While the Act is silent on the meaning of general administration, this Office considers that it clearly refers to records which have to do with the management of the Office of the Attorney General such as records relating to personnel, pay matters, recruitment, accounts, information technology, accommodation, internal organisation, office procedures and the like. I am satisfied that it does not refer to records relating to matters concerning the core business of the Office.
The records at issue comprise correspondence from the Attorney General to the Minister for Justice. In this case, I am satisfied that Records 6 and 7 were created by the Attorney General and that they are not records relating to the general administration of that Office. I find, therefore, that the Department was justified in refusing access to the records under section 42(f) of the FOI Act.

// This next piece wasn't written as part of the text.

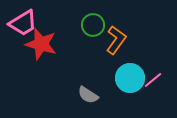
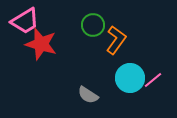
pink trapezoid: moved 2 px right, 2 px up
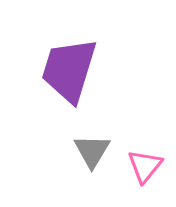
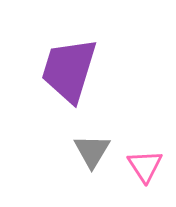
pink triangle: rotated 12 degrees counterclockwise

Having carried out a review under section 22(2) of the FOI Act, I hereby affirm the decision of the Department to refuse access, under sections 37(1) and 42(f) of the FOI Act, to various records sought by the applicant.
Section 24 of the FOI Act sets out detailed provisions for an appeal to the High Court by a party to a review, or any other person affected by the decision. In summary, such an appeal, normally on a point of law, must be initiated not later than four weeks after notice of the decision was given to the person bringing the appeal.